Collection entries:
--- START ---

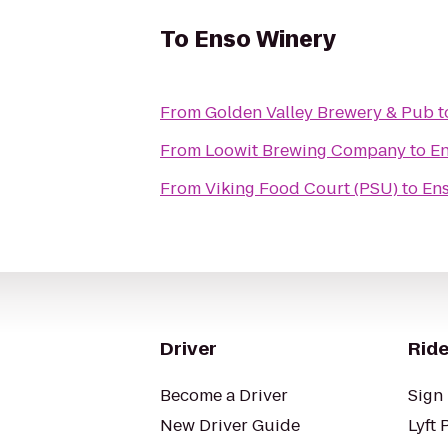
To
Enso Winery
From
Golden Valley Brewery & Pub
t
From
Loowit Brewing Company
to
En
From
Viking Food Court (PSU)
to
En
Driver
Ride
Become a Driver
Sign 
New Driver Guide
Lyft 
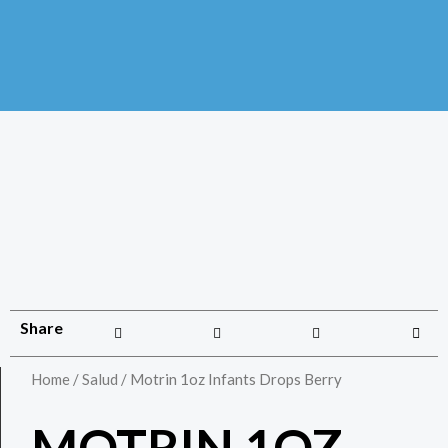
Share
Home
/
Salud
/ Motrin 1oz Infants Drops Berry
MOTRIN 1OZ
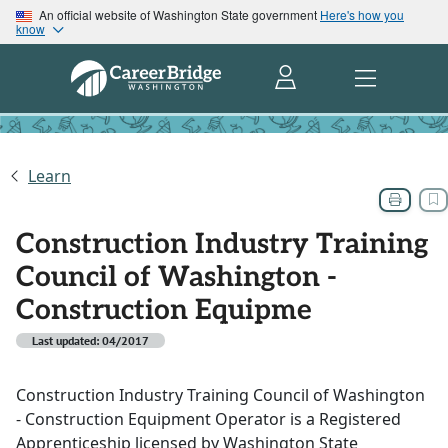
An official website of Washington State government
Here's how you
know
Learn
Construction Industry Training
Council of Washington -
Construction Equipme
Last updated: 04/2017
Construction Industry Training Council of Washington
- Construction Equipment Operator is a Registered
Apprenticeship licensed by Washington State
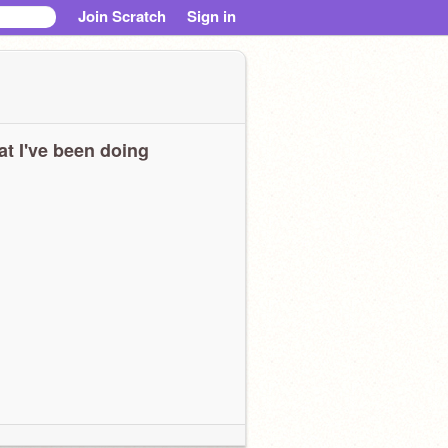
Join Scratch
Sign in
t I've been doing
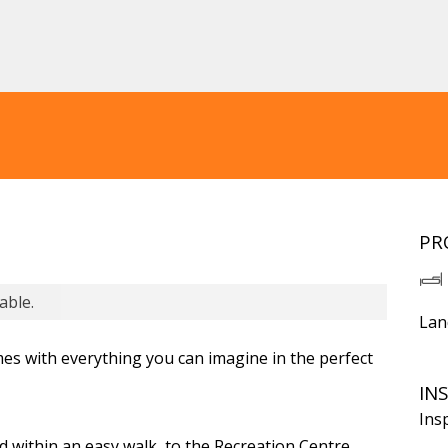
PR
able.
Lan
es with everything you can imagine in the perfect
IN
Ins
d within an easy walk, to the Recreation Centre,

--- END ---

Your assignment. All of the data above should be quoted exactly, except for the pictures.

Exercise solution.
To
Enso Winery
From
Golden Valley Brewery & Pub
t
From
Loowit Brewing Company
to
En
From
Viking Food Court (PSU)
to
En
Driver
Ride
Become a Driver
Sign 
New Driver Guide
Lyft 
Share
Home
/
Salud
/ Motrin 1oz Infants Drops Berry
MOTRIN 1OZ
An official website of Washington State government
Here's how you
know
Learn
Construction Industry Training
Council of Washington -
Construction Equipme
Last updated: 04/2017
Construction Industry Training Council of Washington
- Construction Equipment Operator is a Registered
Apprenticeship licensed by Washington State
Join Scratch
Sign in
t I've been doing
PR
able.
Lan
es with everything you can imagine in the perfect
IN
Ins
d within an easy walk, to the Recreation Centre,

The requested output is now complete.